I designed my costume antlers using online and local 3D modeling software.  I then used a Makerbot Replicator 2 to bring them into the real world.  I've worn them for silly occasions for the last five years.

I originally made them in 2014 and realized only recently that I had never blogged about them.  Unfortunately, I didn't keep a very good photographic record of making them as I was totally engaged in the novel process of sculpting with a 3D Scanner App, Internet 3D modeling services and free 3D Modeling software .
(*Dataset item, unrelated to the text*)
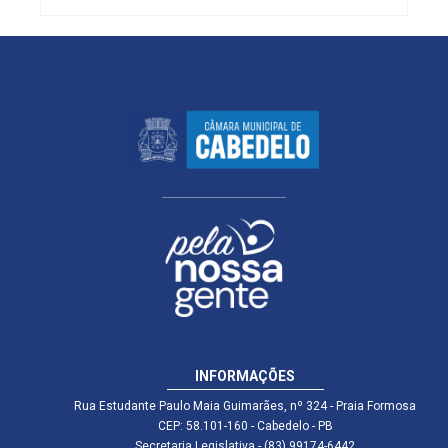
INFORMAÇÕES
Rua Estudante Paulo Maia Guimarães, nº 324 - Praia Formosa
CEP: 58.101-160 - Cabedelo - PB
Secretaria Legislativa - (83) 99174-6442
It started with a set of real antlers that I've had on the wall for thirty years.  I put them on a little table in the center of a room and then used an app (it seems to be defunct now) on an iPhone to take twenty photos from all around.   The app uploaded the photos to a Web service that then returned an STL file.

I uploaded that STL file to the online 3D Modeling app, TinkerCad .  The model was very crude and actually captured great swaths of the room and table.  I used TinkerCad to isolate the right and left antlers into their own files.
The base of each antler was enlarged using MeshMixer to accommodate a socket joint.  The base has a rectangular indentation topped with magnets.  I wear a circlet of 14 gauge copper wire over the top if my head, behind my ears and behind my beard at my jaw.  Two 3D printed rectangles containing complementary magnets sit on the wire at the top of my head and fit the corresponding sockets on the antlers.  The magnets prevent inadvertently putting an antler on backwards. I don't have enough hair anymore to hide the wire on my head, so I wear a bandana.
The antler are printed with a hollow honeycomb structure, so they weigh very little.

It took fourteen hours each to print the two antlers.  Getting them to fit within the buildspace of the Replicator 2 was very difficult.  I ended up having to shorten all of the antler's points to get it to fit.

The original STL file was crude and didn't capture the texture of the antlers.  I reproduced the bumps and ridges of the natural antler using pinpoint inflating and deflating tools in Meshmixer.
After printing, I used acrylic paint to give the base dry bone color.  A thick coat of paint filled in the striations of the layered texture inherent in a low resolution 3D print.
I added the dark brown by slathering it all over, waiting about ten minutes, and then wiping it off with a damp cloth.  Of course, that meant that convex surfaces cleaned back to bone color, while the concave surfaces held onto the darker color.

The antlers have been great fun over the years, but it also has caused some awkward moments.

I was walking through the local farmers' market when a woman stepped up to me with an uninvited hug saying she loved finding a horny bearded man.  Her husband looked stunned.  I was so taken by surprise, I don't think I managed to do any but stare in confusion like a deer in headlights.

My antlers are one of a kind. I somehow managed to lose the final STL for both of them.  To print these again, I'd have to recreate them from scratch.